趙文昌這番話倒是出乎皇甫金鷹意料,皇甫金鷹無以應(yīng)答,因為趙文昌說的是事實,有據(jù)有理,現(xiàn)今江湖還真就是這個樣子。趙文昌著實高明,站在正義的立場上善意地分析江湖局勢,讓人無可辯駁。
“王爺所言不無道理,”許久,皇甫金鷹道,“只是這江湖自始以來也沒有盟主這一說啊。”
“盤古開天辟地,世間所有皆是因勢而生。”趙文昌語氣依舊從容,“形勢所需便理所當(dāng)然,皇甫宮主乃高明之士,又何必拘泥于之前有或沒有?”
眾人聽到這里大概也明白趙文昌想怎么說了。大概是想推舉皓月宮為江湖各派之首,然后再與皓月宮聯(lián)合或是直接控制皓月宮。不過這么開頭實在高明,從江湖的確存在的弊病入手,一步一個臺階順理成章。
“那,依王爺之見,”蘭瑤先生手里轉(zhuǎn)著酒杯,試探著問,“這江湖若真要推選盟主,何人能擔(dān)此重任呢?”

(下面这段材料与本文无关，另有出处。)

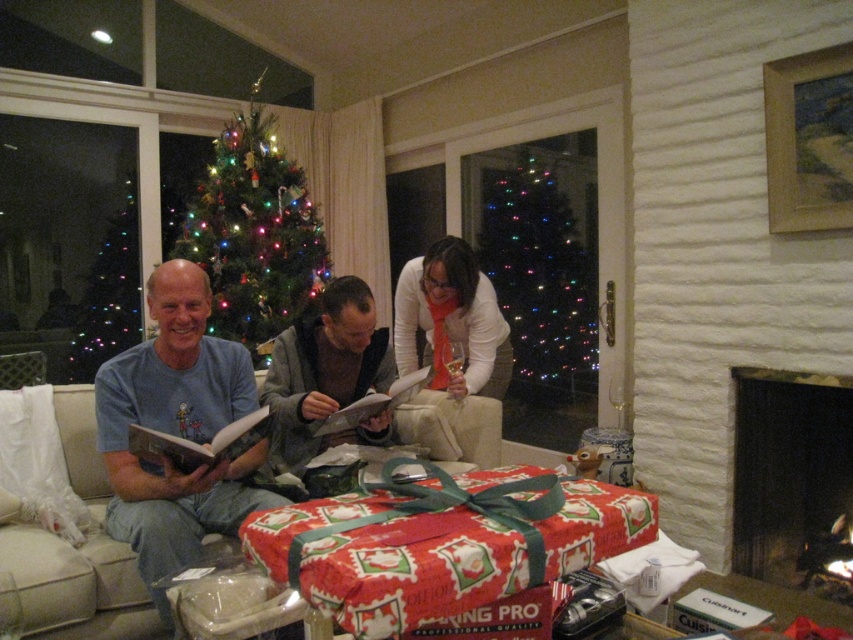 Who is more forward, (575, 164) or (289, 195)?

Point (575, 164)

Does iridescent glass christmas tree at center appear over green matte christmas tree at upper center?

Actually, iridescent glass christmas tree at center is below green matte christmas tree at upper center.

Is point (537, 353) more distant than point (270, 248)?

That is True.

This screenshot has height=640, width=853. I want to click on iridescent glass christmas tree at center, so click(x=540, y=257).

Is the position of black stone fireplace at lower right more distant than that of white matte sweater at center?

No, black stone fireplace at lower right is in front of white matte sweater at center.

Is black stone fireplace at lower right below white matte sweater at center?

Correct, black stone fireplace at lower right is located below white matte sweater at center.

Does point (784, 509) come in front of point (471, 346)?

That is True.

Image resolution: width=853 pixels, height=640 pixels. I want to click on black stone fireplace at lower right, so pyautogui.click(x=790, y=474).

Who is taller, blue cotton shirt at center or gray sweater at center?

blue cotton shirt at center is taller.

Is blue cotton shirt at center positioned before gray sweater at center?

Yes, it is.

Is point (180, 486) farther from viewer compared to point (305, 362)?

No, (180, 486) is in front of (305, 362).

Where is `blue cotton shirt at center`? blue cotton shirt at center is located at coordinates (177, 429). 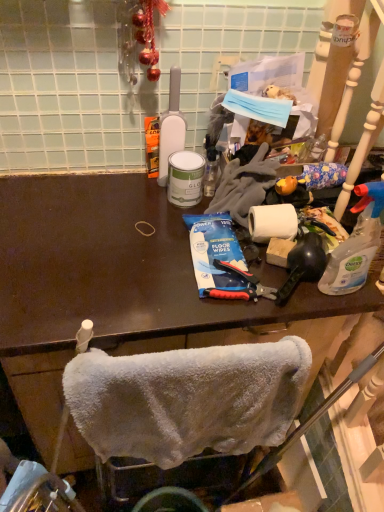 Locate an element on the screen. This screenshot has height=512, width=384. empty space that is ontop of blue plastic toothpaste at center (from a real-world perspective) is located at coordinates (219, 263). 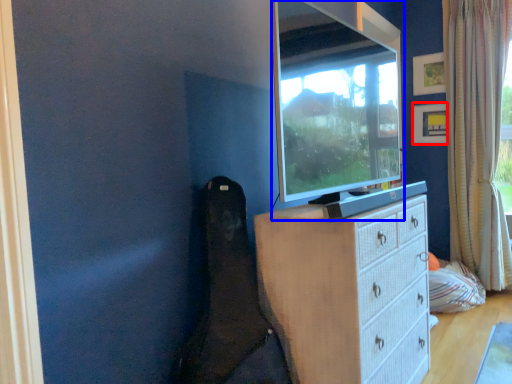 Question: Which object is further to the camera taking this photo, picture frame (highlighted by a red box) or television (highlighted by a blue box)?

Choices:
 (A) picture frame
 (B) television

Answer: (A) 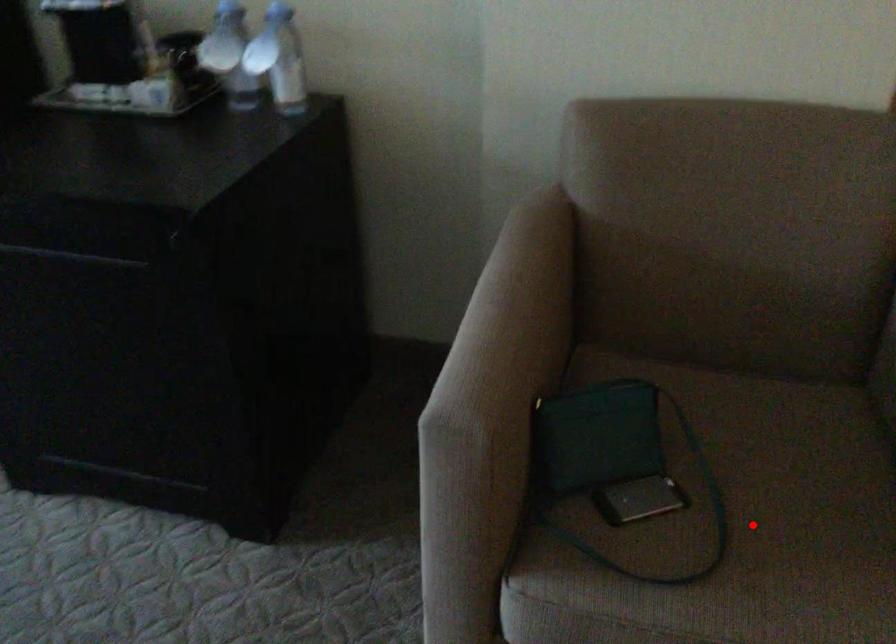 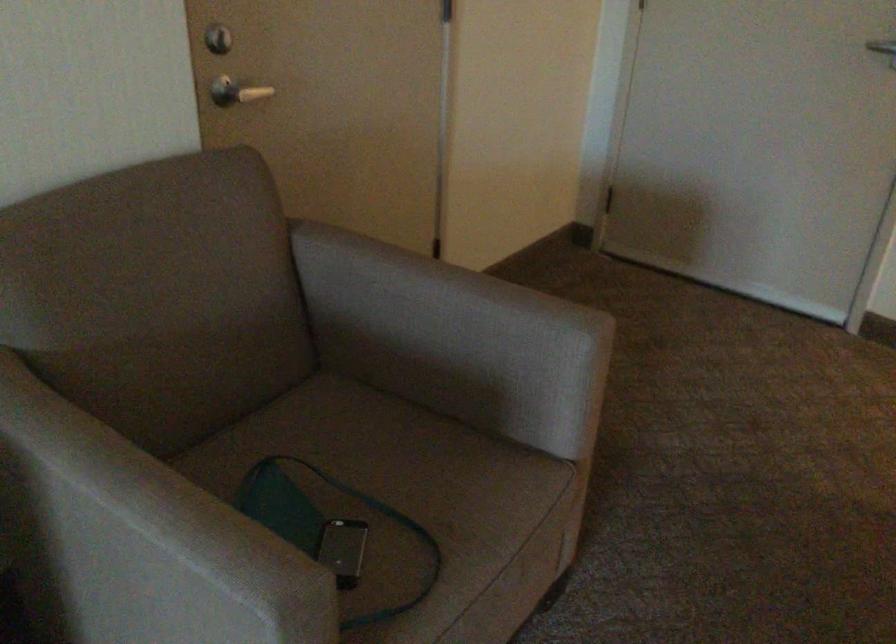 Where in the second image is the point corresponding to the highlighted location from the first image?

(412, 505)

“必然要是一位蓋世英雄方能服人。”趙文昌看了看皇甫金鷹,“依本王之見,非皇甫宮主莫屬。”
“哎呀,”皇甫金鷹忙擺擺手,“王爺休要取笑。”
“唉,本王哪里在取笑。”趙文昌望著皇甫金鷹,“皓月宮仁信高義,崇善好施,世人無有不欽服者。皇甫宮主的德行武功更是人所共睹的。若舉皇甫宮主為盟主,天下必群起而響應(yīng)。”
“王爺抬舉了,我何德何能啊。”皇甫金鷹繼續(xù)推辭,“論武功,有朱儀殿周殿主,論輩分,還有神兵山莊東臨老人。我這既無才能又無資歷的,豈敢造次。”
“皇甫宮主此言差矣。”趙文昌笑了兩聲,“朱儀殿周廣雖武功蓋世卻不修德行,東臨老人雖資格最高但已然退出江湖頤養(yǎng)天年。皇甫宮主還推脫什么呢。”趙文昌頓了頓,又道,“我知皇甫宮主并非戀權(quán)之人,也不在乎俗譽,可匡正江湖此乃義舉,皇甫宮主理應(yīng)當(dāng)仁不讓啊。我也知這事要做起來可能十分不易,但也無妨,若有困難盡管來找本王,本王定鼎力相助,到時候你我兩家一起為世人造福,為圣上分憂啊。”